Stored records
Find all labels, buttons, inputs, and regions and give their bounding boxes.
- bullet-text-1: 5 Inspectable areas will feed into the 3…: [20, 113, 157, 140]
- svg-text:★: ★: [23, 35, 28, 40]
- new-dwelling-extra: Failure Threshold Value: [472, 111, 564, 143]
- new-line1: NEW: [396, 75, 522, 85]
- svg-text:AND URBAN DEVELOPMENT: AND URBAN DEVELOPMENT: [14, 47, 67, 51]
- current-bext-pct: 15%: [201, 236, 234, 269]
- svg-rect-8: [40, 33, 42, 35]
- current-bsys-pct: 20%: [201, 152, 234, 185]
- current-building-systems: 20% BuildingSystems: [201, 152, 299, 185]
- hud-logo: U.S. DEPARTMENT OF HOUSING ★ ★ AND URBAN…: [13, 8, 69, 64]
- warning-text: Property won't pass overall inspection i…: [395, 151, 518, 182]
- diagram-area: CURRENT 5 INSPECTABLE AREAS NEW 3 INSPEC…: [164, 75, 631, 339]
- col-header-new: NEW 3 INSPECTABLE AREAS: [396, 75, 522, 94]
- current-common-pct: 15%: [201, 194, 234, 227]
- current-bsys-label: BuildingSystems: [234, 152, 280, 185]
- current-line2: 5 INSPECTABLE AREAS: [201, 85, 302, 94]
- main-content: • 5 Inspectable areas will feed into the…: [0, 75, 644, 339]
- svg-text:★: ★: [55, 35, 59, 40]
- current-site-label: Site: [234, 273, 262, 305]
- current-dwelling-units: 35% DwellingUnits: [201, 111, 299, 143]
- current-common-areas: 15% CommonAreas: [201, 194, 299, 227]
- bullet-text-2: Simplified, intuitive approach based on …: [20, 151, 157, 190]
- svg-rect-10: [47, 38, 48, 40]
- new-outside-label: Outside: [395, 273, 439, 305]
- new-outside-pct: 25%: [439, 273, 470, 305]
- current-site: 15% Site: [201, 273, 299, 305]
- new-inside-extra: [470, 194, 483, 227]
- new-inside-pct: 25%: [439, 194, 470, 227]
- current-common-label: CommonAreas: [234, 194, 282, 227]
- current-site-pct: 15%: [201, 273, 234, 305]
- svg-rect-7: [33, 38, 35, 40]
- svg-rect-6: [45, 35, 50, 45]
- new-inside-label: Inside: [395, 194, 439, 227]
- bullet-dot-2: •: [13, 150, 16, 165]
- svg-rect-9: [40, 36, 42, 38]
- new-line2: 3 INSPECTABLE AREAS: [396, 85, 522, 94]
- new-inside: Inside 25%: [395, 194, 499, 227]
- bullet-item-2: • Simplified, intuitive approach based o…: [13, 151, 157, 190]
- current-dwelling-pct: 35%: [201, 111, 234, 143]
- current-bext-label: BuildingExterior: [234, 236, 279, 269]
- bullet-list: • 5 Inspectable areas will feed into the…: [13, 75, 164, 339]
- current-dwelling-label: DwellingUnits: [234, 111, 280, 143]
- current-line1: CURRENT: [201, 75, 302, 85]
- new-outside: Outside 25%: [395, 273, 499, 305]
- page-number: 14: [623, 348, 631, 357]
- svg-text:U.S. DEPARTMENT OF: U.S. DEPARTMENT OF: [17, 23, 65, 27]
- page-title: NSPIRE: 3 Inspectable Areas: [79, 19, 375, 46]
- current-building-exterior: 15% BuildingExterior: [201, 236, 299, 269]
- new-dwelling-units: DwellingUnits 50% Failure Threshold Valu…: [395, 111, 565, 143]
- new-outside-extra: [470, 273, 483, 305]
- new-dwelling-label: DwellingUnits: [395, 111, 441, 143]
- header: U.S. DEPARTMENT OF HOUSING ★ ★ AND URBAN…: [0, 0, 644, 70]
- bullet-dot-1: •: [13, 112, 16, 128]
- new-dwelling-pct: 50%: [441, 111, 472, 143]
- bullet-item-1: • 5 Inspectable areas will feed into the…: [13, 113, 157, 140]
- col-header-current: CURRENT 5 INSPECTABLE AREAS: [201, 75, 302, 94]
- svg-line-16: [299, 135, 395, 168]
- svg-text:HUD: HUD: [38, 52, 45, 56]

> Problem to solve: Pull out every line holding "page" from the records above, and copy it.

> Answer box:
- page-number: 14: [623, 348, 631, 357]
- page-title: NSPIRE: 3 Inspectable Areas: [79, 19, 375, 46]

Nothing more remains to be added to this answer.